Records provided section start

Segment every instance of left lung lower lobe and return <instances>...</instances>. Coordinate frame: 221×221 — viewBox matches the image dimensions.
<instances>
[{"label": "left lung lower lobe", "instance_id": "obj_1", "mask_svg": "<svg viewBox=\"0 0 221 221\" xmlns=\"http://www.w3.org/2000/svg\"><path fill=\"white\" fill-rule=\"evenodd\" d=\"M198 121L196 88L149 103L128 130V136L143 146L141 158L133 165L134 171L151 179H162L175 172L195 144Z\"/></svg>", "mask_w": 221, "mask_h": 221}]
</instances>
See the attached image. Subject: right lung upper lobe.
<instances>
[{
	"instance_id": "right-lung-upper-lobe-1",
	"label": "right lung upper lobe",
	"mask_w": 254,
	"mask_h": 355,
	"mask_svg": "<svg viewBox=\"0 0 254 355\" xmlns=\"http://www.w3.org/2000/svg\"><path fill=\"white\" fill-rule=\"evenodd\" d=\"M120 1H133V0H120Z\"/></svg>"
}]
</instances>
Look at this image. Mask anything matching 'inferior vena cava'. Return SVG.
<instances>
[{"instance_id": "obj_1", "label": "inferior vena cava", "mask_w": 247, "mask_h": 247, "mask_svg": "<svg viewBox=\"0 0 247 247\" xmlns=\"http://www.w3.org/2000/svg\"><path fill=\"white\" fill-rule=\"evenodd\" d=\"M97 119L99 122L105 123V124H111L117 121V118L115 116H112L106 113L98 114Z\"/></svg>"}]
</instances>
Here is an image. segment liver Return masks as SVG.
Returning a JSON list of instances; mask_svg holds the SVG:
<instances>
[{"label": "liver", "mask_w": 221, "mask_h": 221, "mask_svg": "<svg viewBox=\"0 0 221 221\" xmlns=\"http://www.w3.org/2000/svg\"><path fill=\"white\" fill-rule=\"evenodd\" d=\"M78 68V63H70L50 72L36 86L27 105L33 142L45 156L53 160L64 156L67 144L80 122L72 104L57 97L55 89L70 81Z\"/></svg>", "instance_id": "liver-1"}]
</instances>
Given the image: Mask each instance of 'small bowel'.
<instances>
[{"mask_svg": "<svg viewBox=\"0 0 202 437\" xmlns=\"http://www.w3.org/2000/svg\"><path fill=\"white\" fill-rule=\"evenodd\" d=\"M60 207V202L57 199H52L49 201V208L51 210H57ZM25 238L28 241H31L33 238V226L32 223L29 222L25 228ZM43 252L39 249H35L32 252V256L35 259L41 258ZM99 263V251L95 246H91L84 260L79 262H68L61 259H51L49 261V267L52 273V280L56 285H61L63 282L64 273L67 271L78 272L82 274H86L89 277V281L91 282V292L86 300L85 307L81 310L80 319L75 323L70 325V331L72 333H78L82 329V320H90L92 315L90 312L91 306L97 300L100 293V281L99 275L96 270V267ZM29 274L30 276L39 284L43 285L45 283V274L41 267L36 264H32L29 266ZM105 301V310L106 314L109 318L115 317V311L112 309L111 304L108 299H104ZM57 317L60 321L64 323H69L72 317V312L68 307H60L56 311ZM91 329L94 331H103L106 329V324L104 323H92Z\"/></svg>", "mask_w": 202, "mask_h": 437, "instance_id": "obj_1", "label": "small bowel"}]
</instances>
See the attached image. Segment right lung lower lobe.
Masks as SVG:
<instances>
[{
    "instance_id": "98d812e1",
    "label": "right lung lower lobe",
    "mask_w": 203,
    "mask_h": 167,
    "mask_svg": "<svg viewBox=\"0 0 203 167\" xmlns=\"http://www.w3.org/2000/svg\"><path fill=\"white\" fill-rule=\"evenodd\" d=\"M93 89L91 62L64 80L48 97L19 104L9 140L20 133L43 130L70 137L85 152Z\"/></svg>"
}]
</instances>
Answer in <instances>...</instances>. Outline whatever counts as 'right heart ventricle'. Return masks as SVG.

Records provided section end

Only output the lines from the one with "See the attached image. Segment" through the end of the entries above, exactly as they are.

See the attached image. Segment right lung lower lobe.
Masks as SVG:
<instances>
[{
    "instance_id": "98d812e1",
    "label": "right lung lower lobe",
    "mask_w": 203,
    "mask_h": 167,
    "mask_svg": "<svg viewBox=\"0 0 203 167\" xmlns=\"http://www.w3.org/2000/svg\"><path fill=\"white\" fill-rule=\"evenodd\" d=\"M93 89L91 62L64 80L48 97L19 104L9 140L20 133L43 130L70 137L85 152Z\"/></svg>"
}]
</instances>
Answer in <instances>...</instances>. Outline whatever counts as 'right heart ventricle'. Return masks as SVG.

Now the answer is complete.